Figure 15 provides us with one of the most significant results that followed from the comparison of the distribution of energy changes for the EMG
RA signal in correlation with the BHD, where it is shown that the increase in activity in the D3–D5 components referred only to apnests with the first rank, more precisely, BHr4 and BHr5, whose BHDs lasted about 1 min. This observation is consistent with [
42] according to which the RA responds almost exclusively to hypercapnia.
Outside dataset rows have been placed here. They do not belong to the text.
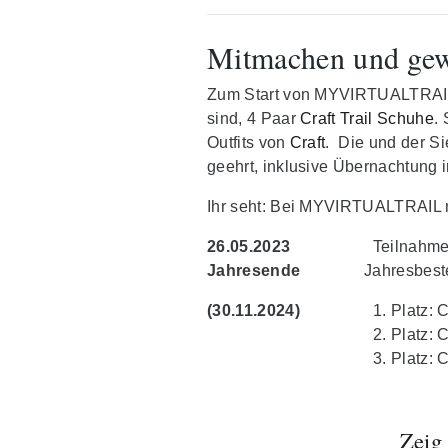
Mitmachen und ge
Zum Start von MYVIRTUALTRAIL S
sind, 4 Paar
Craft Trail Schuhe
.
Outfits von
Craft
. Die und der S
geehrt, inklusive Übernachtung
Ihr seht: Bei MYVIRTUALTRAIL m
26.05.2023
Teilnahme V
Jahresende
Jahresbeste
(30.11.2024)
Platz: 
Platz: 
Platz: 
Zeig 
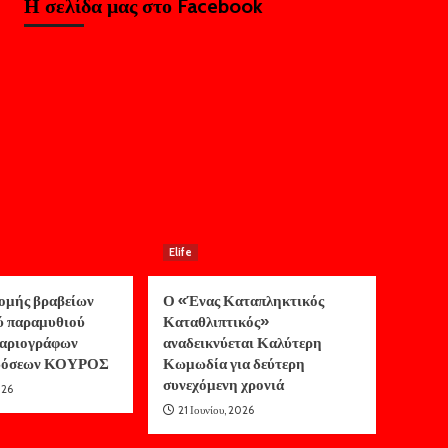
Η σελίδα μας στο Facebook
Elife
ομής βραβείων
Ο «Ένας Καταπληκτικός
ύ παραμυθιού
Καταθλιπτικός»
αριογράφων
αναδεικνύεται Καλύτερη
κδόσεων ΚΟΥΡΟΣ
Κωμωδία για δεύτερη
συνεχόμενη χρονιά
026
21 Ιουνίου, 2026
Finally, as an interesting and important fact, we can point out that most subjects from the Rank #2 group had a mild to moderate reaction to BH. Only subject BHr10, who had BHD2 (57 s) comparable to subjects with the BHD Rank #1, showed a more pronounced reaction on the IC muscle with the same characteristics (a pronounced increase of D2 and D3 components, with a synchronous decrease of the D6 component). A more detailed analysis in which we compared changes in component energies for BH1 and BH2 in subject BHr10 showed that the prolonging of BHD from 40 s (BHD1) to 57 s (BHD2) resulted in the greatest changes precisely in the mentioned components D2 and D3 (a total increase of 6%) and D6 (decrease 6%). This leads to the conclusion that longer breath holding, especially over 50 s, results in an increased activation of the IC muscle in healthy subjects.
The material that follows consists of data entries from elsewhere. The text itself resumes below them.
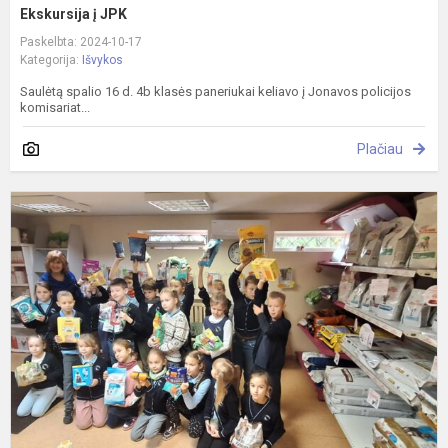
Ekskursija į JPK
Paskelbta: 2024-10-17
Kategorija:
Išvykos
Saulėtą spalio 16 d. 4b klasės paneriukai keliavo į Jonavos policijos
komisariat...
Plačiau
I
į
v
g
The observed links between the sEMG activity and BHD, as well as their interpretation in the context of MU recruitment in relation to the respiratory muscle’s response to hypoxia/hypercapnia, are also supported by a recent study [
58] in which an sEMG–NIRS correlation analysis was performed. Namely, using near-infrared spectroscopy (NIRS), as a standard method for measuring local tissue oxygenation, in correlation with sEMG activity of the locomotor muscle, a higher correlation between the EMG and NIRS signals was observed in participants with a more active lifestyle. It was also shown that subjects with the least active lifestyles had the lowest correlation. A reduced EMG–NIRS correlation indicates the influence of factors other than oxygenation, such as metabolic, energetic, and neuromuscular factors, which may be particularly pronounced in persons with a specific health condition, as in the case of BHr12 in the post-COVID state (more details in
Section 4.2.2,
Figure 9). All this gives us an additional argument that, by using the sEMG signals, we can evaluate oxygenation, even in cases when a disproportion between the sEMG activity and muscle response is observed.
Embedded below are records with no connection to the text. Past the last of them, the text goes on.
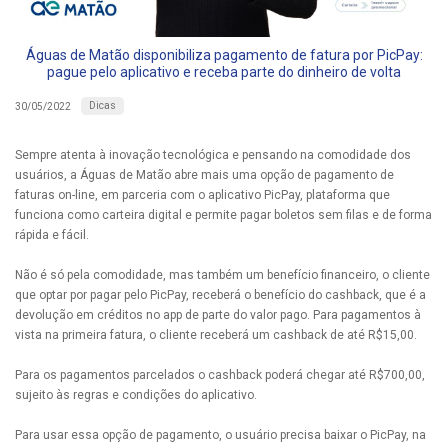
Águas de Matão disponibiliza pagamento de fatura por PicPay:
pague pelo aplicativo e receba parte do dinheiro de volta
Dicas
30/05/2022
Sempre atenta à inovação tecnológica e pensando na comodidade dos
usuários, a Águas de Matão abre mais uma opção de pagamento de
faturas on-line, em parceria com o aplicativo PicPay, plataforma que
funciona como carteira digital e permite pagar boletos sem filas e de forma
rápida e fácil.
Não é só pela comodidade, mas também um benefício financeiro, o cliente
que optar por pagar pelo PicPay, receberá o benefício do cashback, que é a
devolução em créditos no app de parte do valor pago. Para pagamentos à
vista na primeira fatura, o cliente receberá um cashback de até R$15,00.
Para os pagamentos parcelados o cashback poderá chegar até R$700,00,
sujeito às regras e condições do aplicativo.
Para usar essa opção de pagamento, o usuário precisa baixar o PicPay, na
Considering all these findings, we conclude that our setup allows for the assessment of skeletal muscle oxygen storage and current fitness levels: subjects with higher BHsD and a primarily hypercapnic response in the expiratory RA are more fit than subjects with shorter BHDs and primarily hypoxic response in the inspiratory IC.
This study has limitations that should be taken into account when validating the final conclusions related to the mentioned relationships between the spectral characteristics of respiratory muscles, their fiber activation, and metabolism during the apneic response. Future studies should include a bigger population and more respiratory muscles, especially the diaphragm, and they should use sEMG in combination with advanced techniques to assess blood flow and tissue oxygenation (NIRS) in order to obtain more accurate quantitative estimators of physical fitness.